Purpose: To investigate the potential role of low‒dose cyclophosphamide (Cy) as a radiosensitizer by evaluating its impact on the immune response and the abscopal effect of stereotactic ablative radiotherapy (SABR) through preclinical models.
Materials and methods: CT26 tumors (immunologically hot) and 4T1 tumors (immunologically cold), grown in immunocompetent BALB/c and immunodeficient BALB/c‒nude mice, were irradiated with 20 Gy in two fractions with 5‒day spacing followed by intraperitoneal injections of 9 mg/kg Cy every 3 days. Immunological changes in CT26 tumors caused by the treatments were assessed using flow cytometry. Changes in the expression of HIF‒1α in tumors were also assessed. Splenocytes and bone marrow‒derived dendritic cells (DCs) were exposed to various concentrations of Cy to assess T cell proliferation and DC differentiation.

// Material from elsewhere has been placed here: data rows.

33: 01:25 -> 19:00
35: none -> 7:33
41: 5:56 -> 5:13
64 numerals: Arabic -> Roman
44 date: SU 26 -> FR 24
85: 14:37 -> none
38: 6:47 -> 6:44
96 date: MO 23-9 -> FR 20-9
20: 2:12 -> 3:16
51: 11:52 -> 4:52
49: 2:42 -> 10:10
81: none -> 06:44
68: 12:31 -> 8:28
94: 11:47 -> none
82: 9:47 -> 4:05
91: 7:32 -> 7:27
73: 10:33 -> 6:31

Results: The combination of Cy with RT (RT+Cy) significantly suppressed tumor growth compared to RT alone in immunocompetent mice, while that effect was not observed in immunodeficient mice. Additionally, RT+Cy effectively induced abscopal effects in hot and cold tumors, with increased CD8+ T cells in blood and tumors. Significantly higher expression levels of Granzyme B, IFN‒γ, and TNF‒α were observed in RT+Cy group compared to the RT alone group. In vitro data indicated that low‒dose Cy promotes DC differentiation. Low‒dose Cy suppressed the radiation‒induced upregulation of HIF‒1α in the tumors.
Conclusion: Low‒dose Cy enhances tumoricidal effects of 5‒day spacing high‒dose RT by increasing anti-tumor immune responses.
Keywords: Antitumor immune response; Cyclophosphamide; Stereotactic ablative radiotherapy (SABR).